The rundown on the Feb. 2 primary election
The 2010 primary election is right around the corner, and there’s a lot at stake for Illinois. With heavy budget troubles, Illinois’ next batch of leaders will have a huge say in the state’s future. It’s a year of hot-button issues and hotly-contested races, with many politicians aspiring to higher offices.
On Feb. 2, candidates from each political party — Republicans, Democrats and Greens — will face off against their party comrades for a nomination on the general election ballot in November. Some races have only one candidate, while some have a full baker’s dozen.

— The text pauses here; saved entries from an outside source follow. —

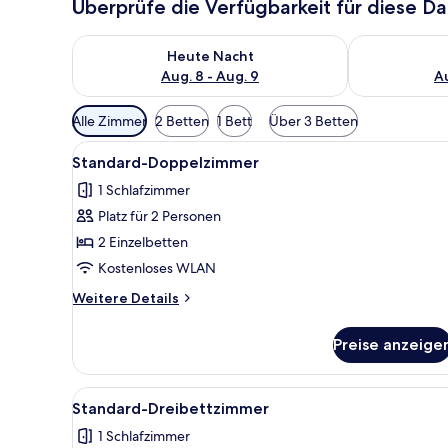
Überprüfe die Verfügbarkeit für diese D
Überprüfe die Verfügbarkeit für heute Nacht, Aug. 8
Überprüfe die
Heute Nacht
Aug. 8 - Aug. 9
Au
Verfügbare
Alle Zimmer
2 Betten
1 Bett
Über 3 Betten
Filter
Alle
Ein Hotelzimmer mit Bett, Nach
für
5
Standard-Doppelzimmer
Fotos
Zimmer
1 Schlafzimmer
für
Platz für 2 Personen
Standard-
Doppelzimmer
2 Einzelbetten
anzeigen
Kostenloses WLAN
Weitere
Weitere Details
Details
für
Preise anzeige
Standard-
Doppelzimmer
Alle
Ein Hotelzimmer mit zwei höl
5
Standard-Dreibettzimmer
Fotos
1 Schlafzimmer
für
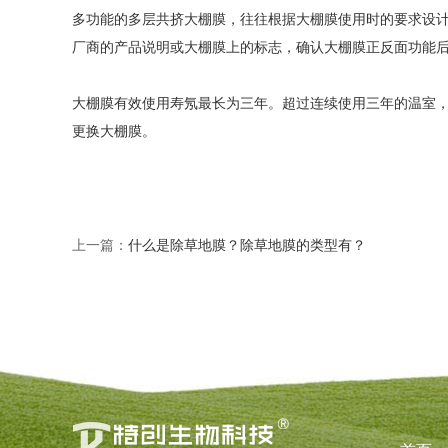
多功能的多层共挤大棚膜，往往根据大棚膜使用时的要求设
厂商的产品说明或大棚膜上的标志，确认大棚膜正反面功能
大棚膜有效使用寿氖最长为三年。超过连续使用三年的温室
更换大棚膜。
上一篇：
什么是除草地膜？除草地膜的类型有？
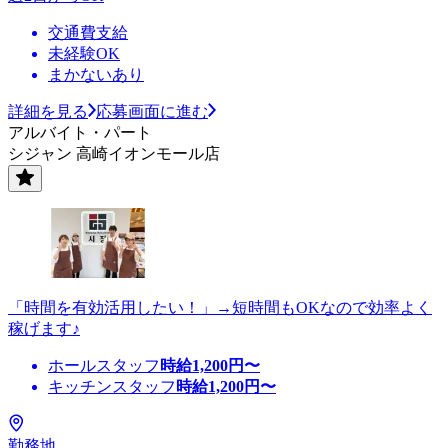
交通費支給
未経験OK
まかないあり
詳細を見る
応募画面に進む
アルバイト・パート
シジャン 高崎イオンモール店
「時間を有効活用したい！」→短時間もOKなので効率よく
稼げます♪
ホールスタッフ
時給
1,200
円〜
キッチンスタッフ
時給
1,200
円〜
勤務地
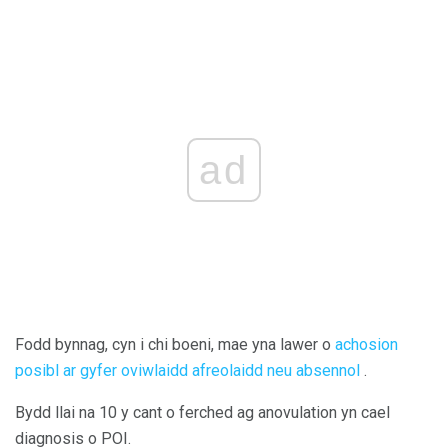
ad
Fodd bynnag, cyn i chi boeni, mae yna lawer o
achosion
posibl ar gyfer oviwlaidd afreolaidd neu absennol
.
Bydd llai na 10 y cant o ferched ag anovulation yn cael
diagnosis o POI.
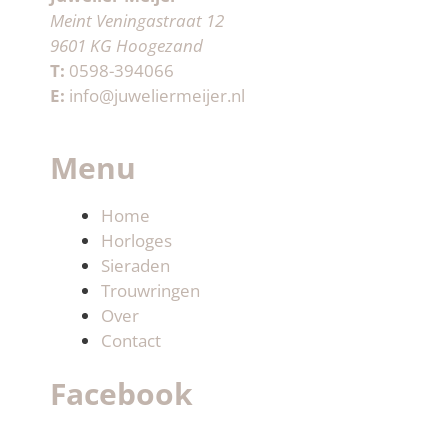
Meint Veningastraat 12
9601 KG Hoogezand
T:
0598-394066
E:
info@juweliermeijer.nl
Menu
Home
Horloges
Sieraden
Trouwringen
Over
Contact
Facebook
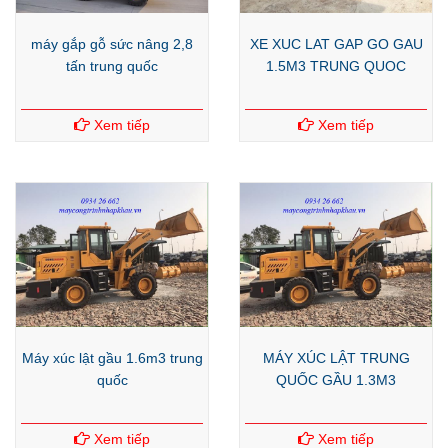
máy gắp gỗ sức nâng 2,8
XE XUC LAT GAP GO GAU
tấn trung quốc
1.5M3 TRUNG QUOC
Xem tiếp
Xem tiếp
Máy xúc lật gầu 1.6m3 trung
MÁY XÚC LẬT TRUNG
quốc
QUỐC GẦU 1.3M3
Xem tiếp
Xem tiếp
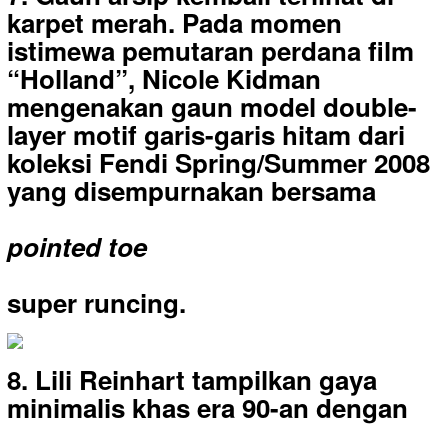
karpet merah. Pada momen
istimewa pemutaran perdana film
“Holland”, Nicole Kidman
mengenakan gaun model double-
layer motif garis-garis hitam dari
koleksi Fendi Spring/Summer 2008
yang disempurnakan bersama
pointed toe
super runcing.
8. Lili Reinhart tampilkan gaya
minimalis khas era 90-an dengan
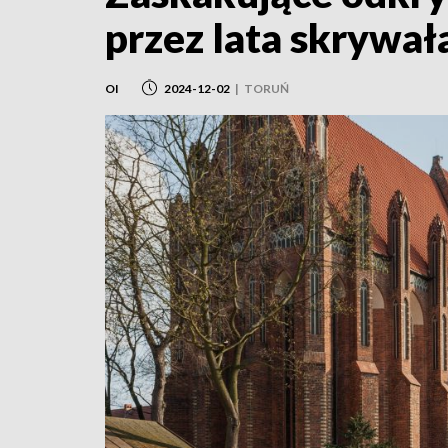
przez lata skrywał
OI
2024-12-02
|
TORUŃ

Each of Illinois’ 19 seats in the U.S. House of Representatives is up for nomination, with contested races in the 17th, 18th and 19th districts that represent the Springfield area. Two Democrats face off in the 18th district for a chance to take on freshman Republican legislator Rep. Aaron Schock, while Republican Michael Firsching challenges fellow Republican Rep. John Shimkus in the 19th district. In the 17th district, Democrat Rep. Phil Hare faces no Democrat challenger, although he will face a Republican and a Green candidate in November.
Illinois’ junior seat in the U.S. Senate is open as well, to be vacated by current Democrat Sen. Roland Burris. State Treasurer Alexi Giannoulias is leaving state politics to run for that seat against a slough of Democrat opponents, including former federal prosecutor and Chicago inspector general David Hoffman and five others. Meanwhile, Republican U.S. Rep. Mark Kirk faces six other Republicans for the seat. Chicago radio journalist LeAlan Jones is running for the seat on the Green Party ticket.

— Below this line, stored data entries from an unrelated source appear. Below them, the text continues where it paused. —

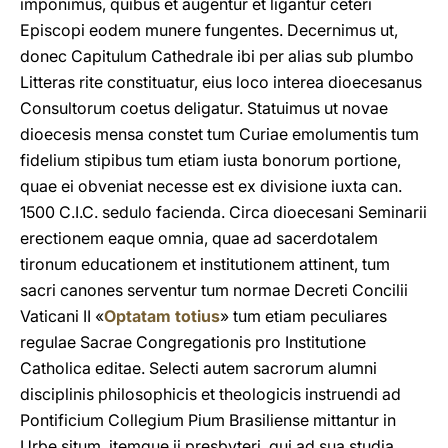
imponimus, quibus et augentur et ligantur ceteri
Episcopi eodem munere fungentes. Decernimus ut,
donec Capitulum Cathedrale ibi per alias sub plumbo
Litteras rite constituatur, eius loco interea dioecesanus
Consultorum coetus deligatur. Statuimus ut novae
dioecesis mensa constet tum Curiae emolumentis tum
fidelium stipibus tum etiam iusta bonorum portione,
quae ei obveniat necesse est ex divisione iuxta can.
1500 C.I.C. sedulo facienda. Circa dioecesani Seminarii
erectionem eaque omnia, quae ad sacerdotalem
tironum educationem et institutionem attinent, tum
sacri canones serventur tum normae Decreti Concilii
Vaticani II «
Optatam totius
» tum etiam peculiares
regulae Sacrae Congregationis pro Institutione
Catholica editae. Selecti autem sacrorum alumni
disciplinis philosophicis et theologicis instruendi ad
Pontificium Collegium Pium Brasiliense mittantur in
Urbe situm, itemque ii presbyteri, qui ad sua studia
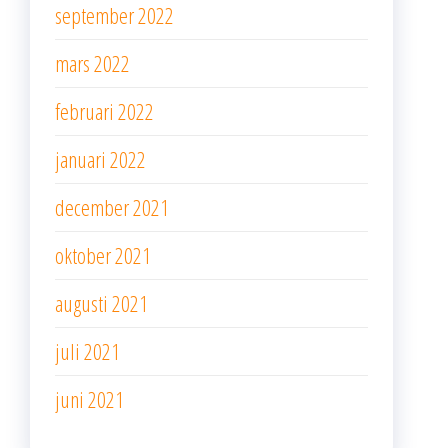
september 2022
mars 2022
februari 2022
januari 2022
december 2021
oktober 2021
augusti 2021
juli 2021
juni 2021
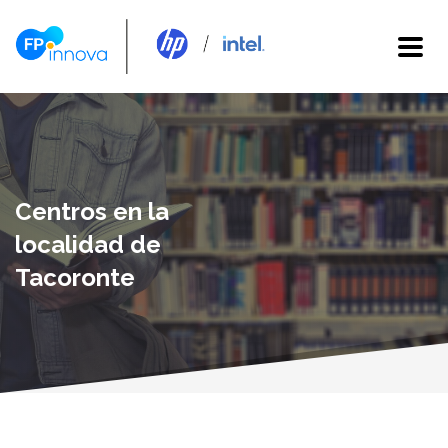
Centros en la
localidad de
Tacoronte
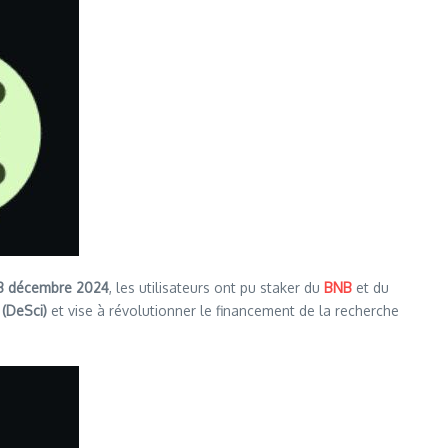
3 décembre 2024
, les utilisateurs ont pu staker du
BNB
et du
 (DeSci)
et vise à révolutionner le financement de la recherche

At the state level, all of Illinois’ constitutional offices are up for grabs. Governor Pat Quinn is seeking reelection via the Democratic nomination against State Comptroller Dan Hynes, while at least seven Republicans vie for their party’s nomination. Civil rights attorney Rich Whitney is running for governor on the Green ticket.
Attorney General Lisa Madigan and Secretary of State Jesse White are running for reelection with no opposition from their own parties, but they will face Republican and Green candidates in the general election. Because comptroller Hynes and treasurer Giannoulias are running for other offices, they won’t be seeking reelection to their current offices. At least seven candidates seek the comptroller’s office; at least four seek the treasurer’s office.
The seats of 21 state senators and all 118 state representatives will appear on the November ballot. None of the senators representing Springfield are up for reelection this year, though candidates for state representative in the 87th, 99th and 100th districts representing the Springfield area will appear on the ballot. Republican Rep. Rich Brauer faces opposition from his own party in the 100th district, while Republican representatives in the 87th and 99th districts face only challengers from the Democratic party.
Most county-level offices — county clerk, county treasurer, regional superintendent of schools and several county board seats — in Sangamon County are uncontested. Sheriff Neil Williamson, a Republican, has no opposition in his own party, although he will face a write-in candidate — Democrat Jeffrey Michael Regan of Chatham — in November. County board seats up for nomination are those in districts 2, 3, 4, 5, 8, 11, 13, 16, 18, 20, 21, 22, 23, 27, and 28. Only districts 3, 23 and 28 are contested, however.
The deadline to register for the primary passed on Jan. 5, but voters who register during the grace period ending on Jan. 26 may vote in person only at the Sangamon County Election Office. Sangamon County voters can vote early by visiting the election office in person between Jan. 11 and Jan. 28.
Contact Patrick Yeagle at email@example.com.
Voting in Sangamon County
Register at the Sangamon County Election Office in the County Building, 200 S. Ninth St. in Springfield, Room 105, before Jan. 26.
Grace-period registrants must register in person and vote at the County Building.
Take two forms of ID: one with your name and address, the other with your name.
Vote early at the election office before Jan. 28. Take a photo ID.